[[ PROVIDED DATA open ]]

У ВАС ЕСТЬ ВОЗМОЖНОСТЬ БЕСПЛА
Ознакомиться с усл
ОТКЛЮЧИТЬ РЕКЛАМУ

[[ PROVIDED DATA closed ]]

Can you give every line above again, exactly as written?

RESULT OF THIS TASK:
У ВАС ЕСТЬ ВОЗМОЖНОСТЬ БЕСПЛА
Ознакомиться с усл
ОТКЛЮЧИТЬ РЕКЛАМУ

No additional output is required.